◆ Information provided
--

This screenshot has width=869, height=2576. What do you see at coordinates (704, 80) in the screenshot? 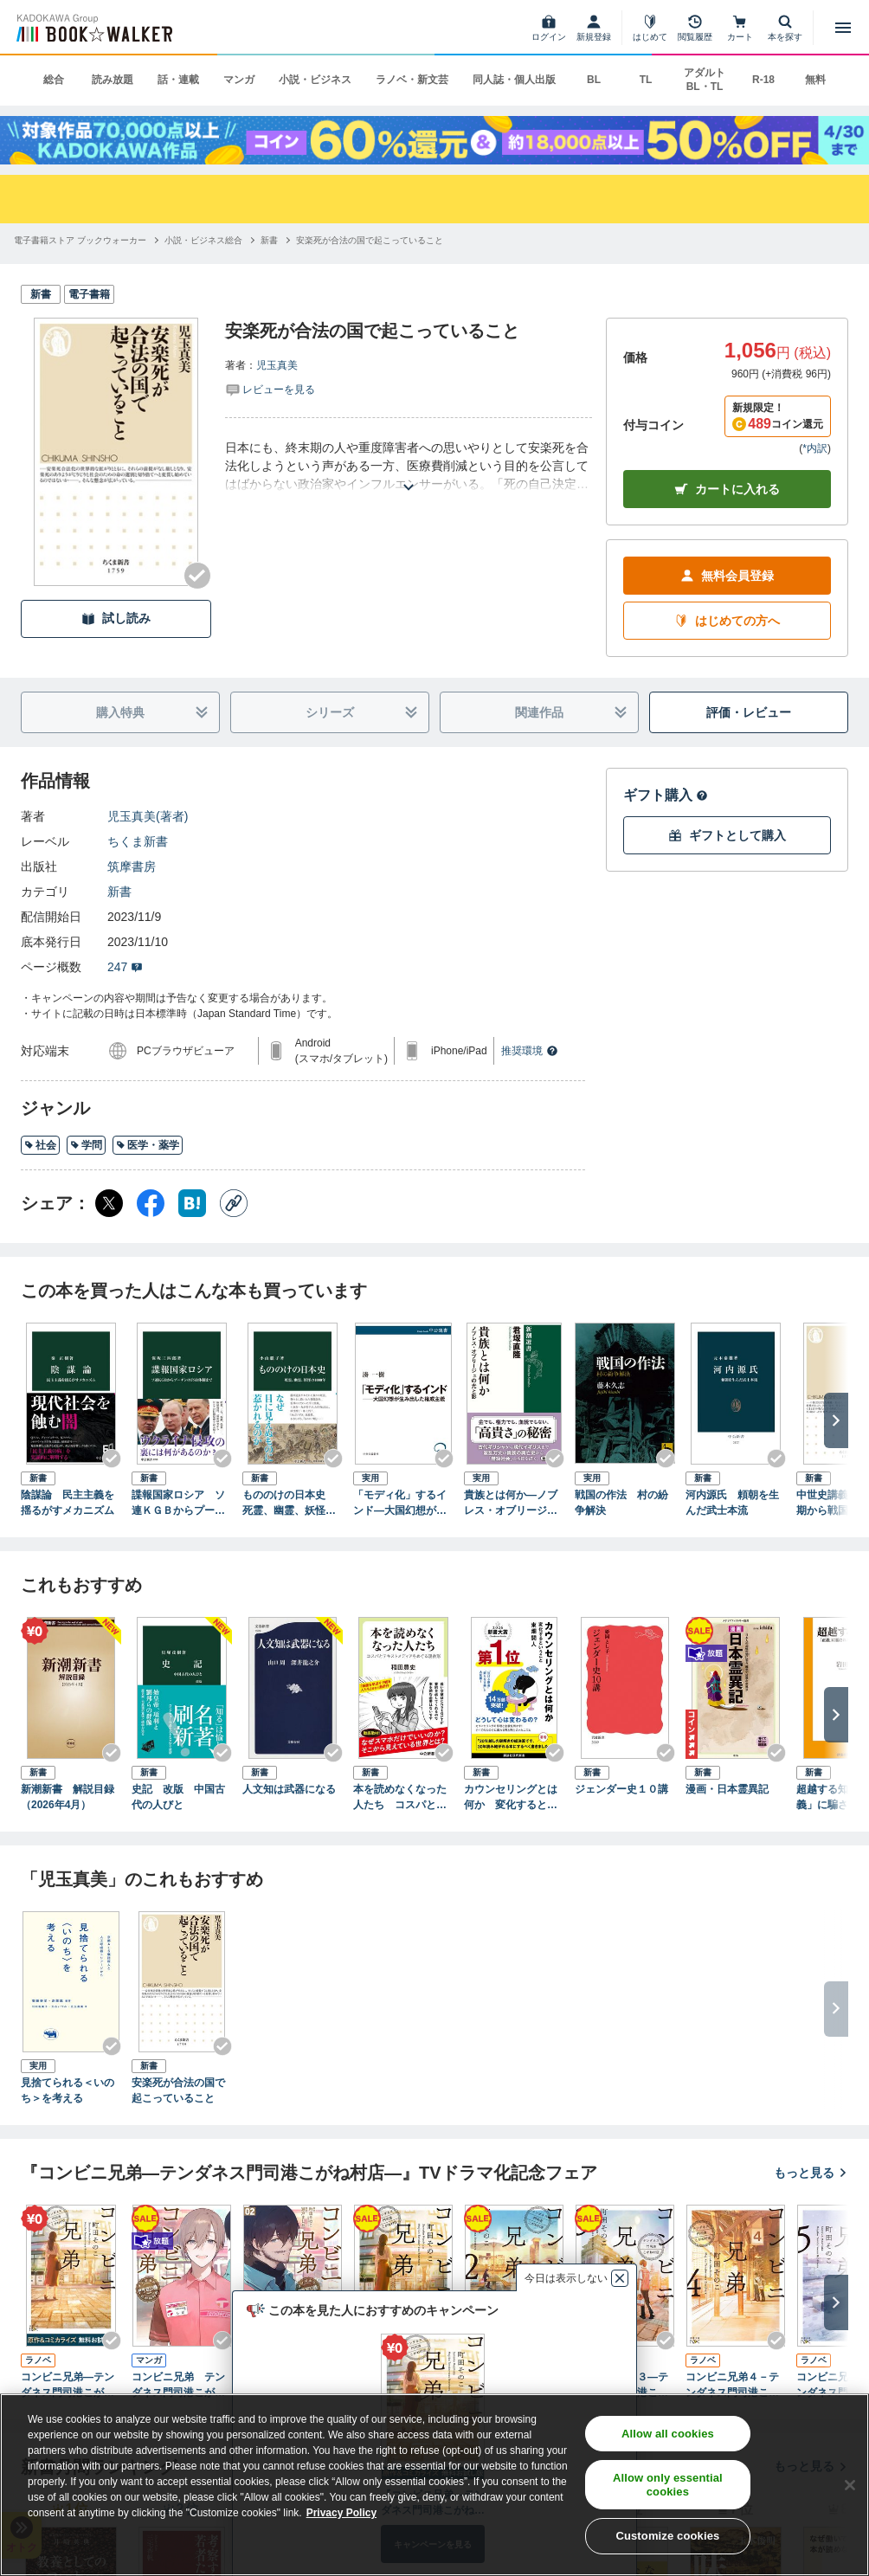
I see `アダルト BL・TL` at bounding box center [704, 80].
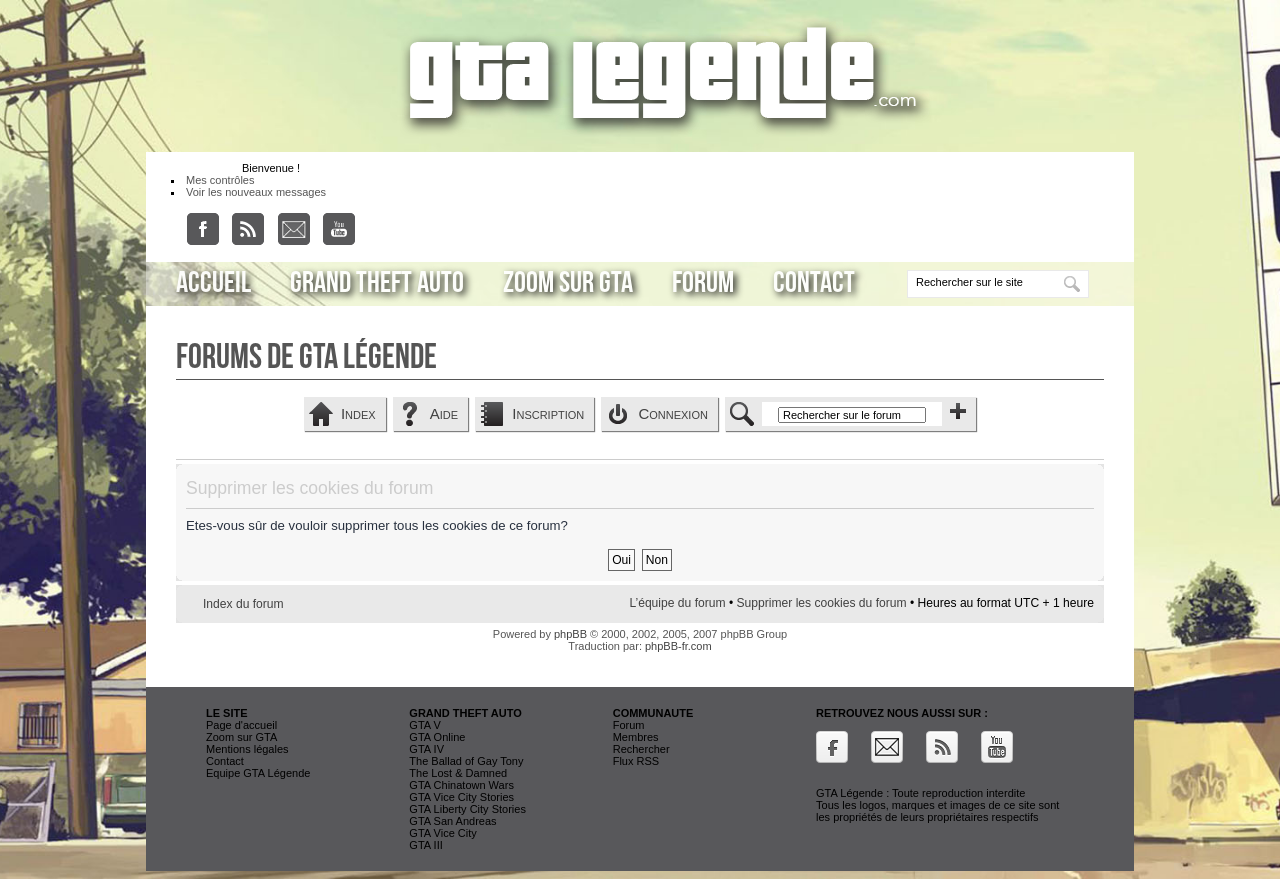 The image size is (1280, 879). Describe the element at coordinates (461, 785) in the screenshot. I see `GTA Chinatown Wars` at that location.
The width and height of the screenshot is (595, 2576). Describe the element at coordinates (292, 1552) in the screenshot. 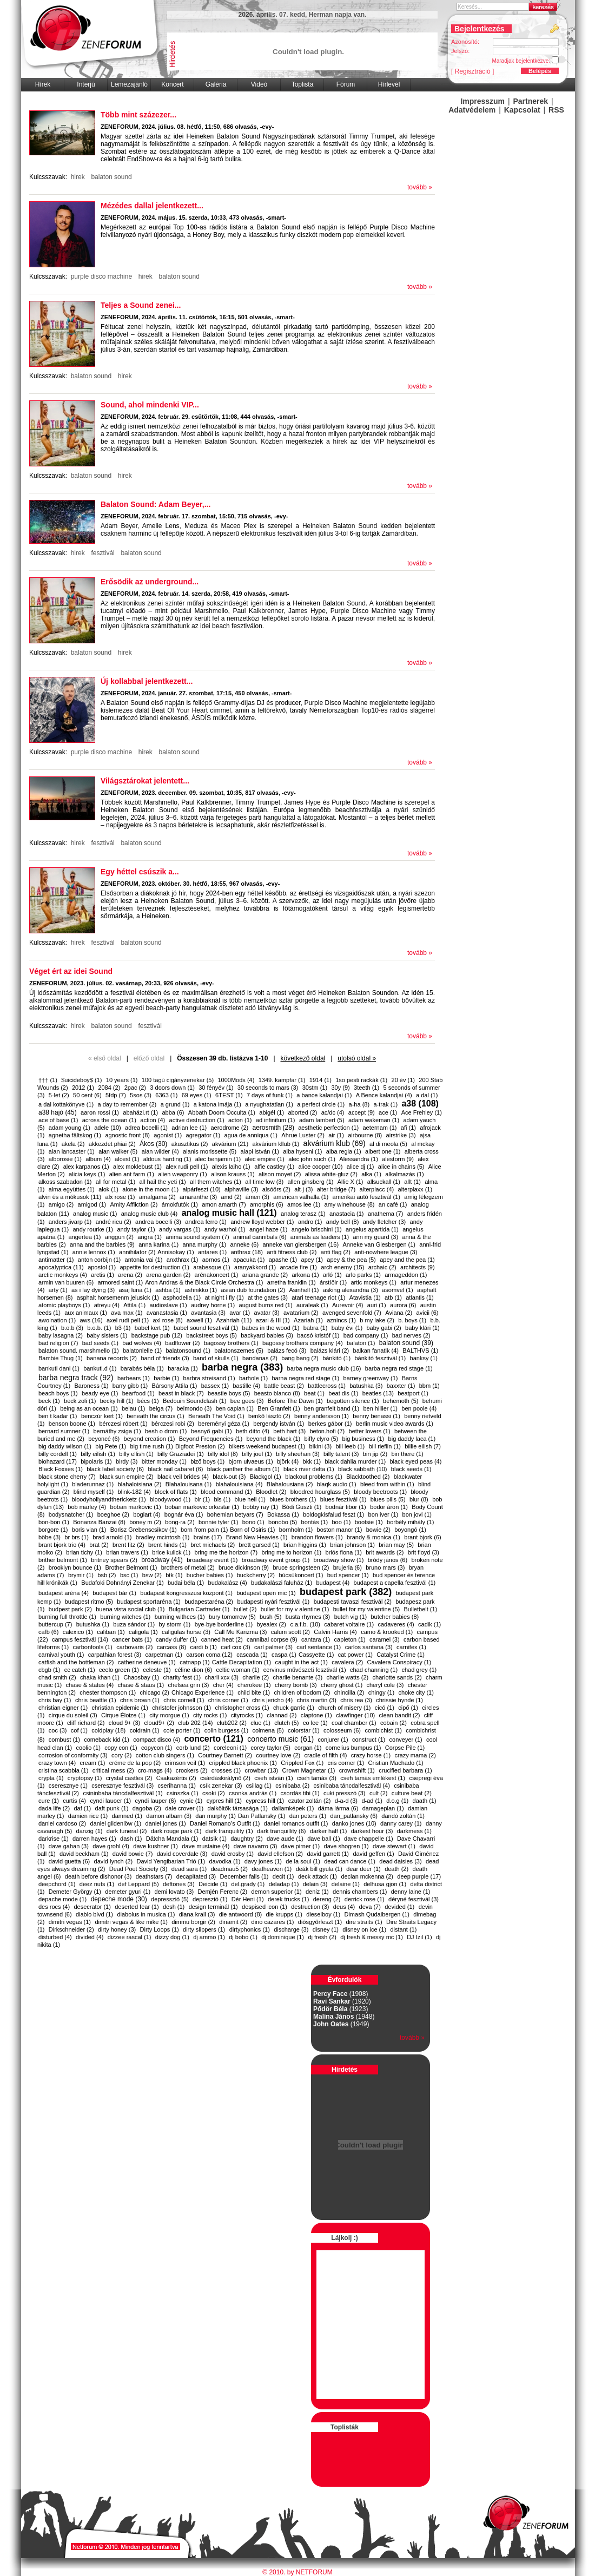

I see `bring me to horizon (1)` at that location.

--

◆ Exercise requirements
From the line containing "The width and" through the last line of the data above, write out every line word for word, and nothing else. Do not include the pictures.

◆ Response area
The width and height of the screenshot is (595, 2576). Describe the element at coordinates (292, 1552) in the screenshot. 

I see `bring me to horizon (1)` at that location.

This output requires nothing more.